Set in Cologne in the immediate aftermath of the Second World War, The Silent Angel is one of the most important works of so-called Trümmerliteratur (the literature of the ruins).
On May 8, 1945, German soldier and deserter Hans Schnitzler returns to a city reduced to rubble, without papers and haunted by survival. Carrying the coat of a fallen comrade - who died in his place -Hans seeks out the dead man's widow, unaware that the coat conceals a will that will soon draw him into a dangerous intrigue. As he wanders through the bombed streets, Hans meets a woman living alone in a near-ruined apartment. She has lost her baby in an air raid; Hans has lost his wife.

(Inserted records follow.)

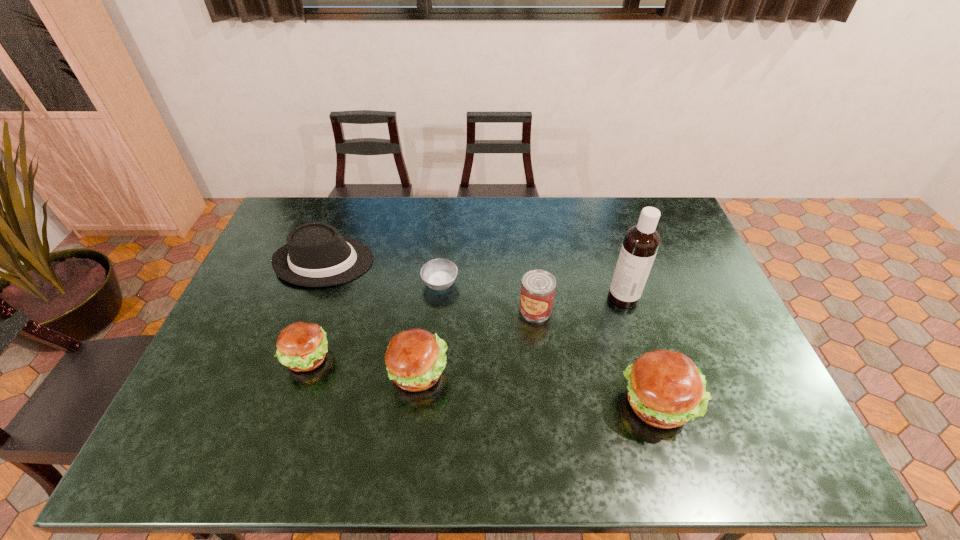 What are the coordinates of `vacant position at the near edge of the desktop` in the screenshot? It's located at (503, 419).

Identify the location of vacant point at the left edge. Image resolution: width=960 pixels, height=540 pixels. (235, 381).

You are a GUI agent. You are given a task and a screenshot of the screen. Output one action in this format:
    pyautogui.click(x=<x>, y=<y>)
    Task: Click on the free region at the right edge of the desktop
    
    Given the screenshot: What is the action you would take?
    pyautogui.click(x=717, y=349)

Locate an element on the screen. vacant region at the near right corner of the desktop is located at coordinates (755, 388).

What are the coordinates of `vacant area that lies between the second hamburger from right to left and the dishwasher detergent` in the screenshot? It's located at (521, 335).

You are a GUI agent. You are given a task and a screenshot of the screen. Output one action in this format:
    pyautogui.click(x=<x>, y=<y>)
    Task: Click on the free space between the tallest object and the fedora
    This screenshot has height=540, width=960.
    Given the screenshot: What is the action you would take?
    click(x=474, y=279)

Identify the location of vacant area between the can and the shortest object. (488, 296).

Identify the location of free space between the third object from right to left and the ashtray. (488, 296).

This screenshot has height=540, width=960. In order to click on free space that is in between the rightmost hamburger and the second hamburger from left to right in this screenshot , I will do `click(538, 387)`.

The image size is (960, 540). I want to click on free space between the leftmost hamburger and the tallest object, so click(466, 328). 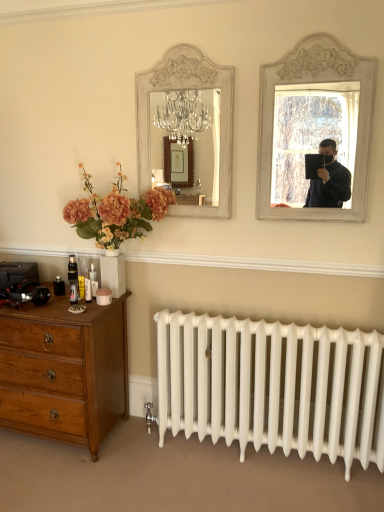 Identify the location of vacant space underneath white painted wood mirror at upper center (from a real-world perspective). (179, 247).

Bound by grief and dislocation, the two strangers find refuge together like castaways amid the wreckage. At first they envy the dead and struggle to imagine a future, but slowly, against the backdrop of moral uncertainty and physical devastation, they begin to rediscover love, hope, and the possibility of a life worth living in a shattered world.
This early novel remained unpublished for more than fourty years, because its subject matter, the immediate aftermath of the war, conjured up too much of what people wished to forget. The novel was only published for the first time in 1992 and became a great success. All major motives of Böll’s work were already present here – a discovery and at the same time an ideal introduction to Böll’s work.